When speaking of specific pro-life issues, he insisted that everything is connected — thus bridging the American, political divide between those who are passionate about abortion but weak when it comes to social justice and those who are passionate about social justice but weak when it comes to abortion.
Today we give witness to the sacredness of life in the womb, but that witness will lose credibility if we forget that this life remains sacred once it leaves the womb … all the way to natural death.
Abortion is clearly the most depraved expression of what Pope Francis calls our “throw away culture” and nowhere does he imply a false equivalence of all the myriad threats to life, but neither does abortion as an issue stand alone, as some would have us believe.
In his homily to us bishops at St. Matthew’s Cathedral in Washington, he specifically linked “the innocent victims of abortion” to many other pro-life issues. Pope Francis said: “The innocent victim of abortion, children who die of hunger or from bombings, immigrants who drown in the search for a better tomorrow, the elderly or sick who are considered a burden, the victims of terrorism, wars, violence and drug trafficking, the environment devastated by man’s predatory relationship with nature — at stake in all of this is the gift of God, of which we are noble stewards, but not masters. It is wrong to look the other way or to remain silent.”
We are here today because we are not willing to look away or remain silent when it comes to abortion. Pope Francis is challenging us not to remain silent on any of these other areas either.
This teaching regarding a consistent ethic of life did not begin with Pope Francis. In 1995 St. John Paul II issued a powerful encyclical titled: “Evangelium Vitae” ("The Gospel of Life" — abbreviated EV) in which he emphasizes fostering a culture of life based on the teaching of Jesus in the New Testament and he insists that human life and human dignity must be protected from conception to natural death.
This Gospel of Life that we proclaim places the sacredness of the human person at the center of our teaching and thus touches every aspect of life — in the womb, at the end of life and every stage in between. (EV 37)
If life is sacred, then there should be no euthanasia, no doctor-assisted suicide and no capital punishment in societies where criminals can be imprisoned and pose no further threat to public safety. (EV 40)
That’s why I was unable to attend the right to life rally last year, which featured our attorney general, a pro-death penalty speaker — even though that was not the topic she was addressing that day. But it is all interconnected.

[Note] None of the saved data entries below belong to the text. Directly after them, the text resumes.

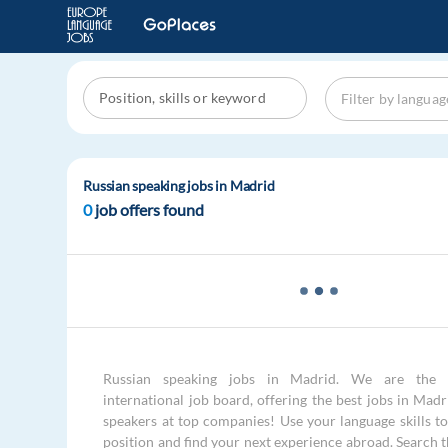
Russian speaking jobs in Madrid
0
job offers found
Russian speaking jobs in Madrid. We are the 
international job board, offering the best jobs in Madr
speakers at top companies! Use your language skills to 
position and find your next experience abroad. Search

If life is sacred then we must find a way to provide universal access to medical care and compassionate care for the elderly and medical research that does not require the destruction of human embryos. If life is sacred, then immigration, when necessary, is a pro-life issue (this planet belongs to all of us), as is welcoming refugees and working to end gun violence and unemployment — and on this Martin Luther King weekend, racism.
If life is sacred, then feeding the hungry and giving shelter to the homeless are pro-life issues. Popes Benedict and Francis then build on the teaching of St. John Paul II. Indeed, Pope Francis goes a step further and condemns economic inequality, what he calls “an economy that kills.” ("Evangelii Gaudium (The Joy of the Gospel)," 53)
He reminds us once again that everything is connected. Abortion is part of an economy that kills — the abortion industry is driven by huge profits and many of the victims are poor and with few prospects in life.
Hence the image often used of a seamless garment when referring to a consistent ethic of life. Seamless because all of the pro-life issues are interwoven to the point that if the garment is torn, the whole thing begins to come unraveled. Today we give witness to the sacredness of life in the womb, but that witness will lose credibility if we forget that this life remains sacred once it leaves the womb … all the way to natural death.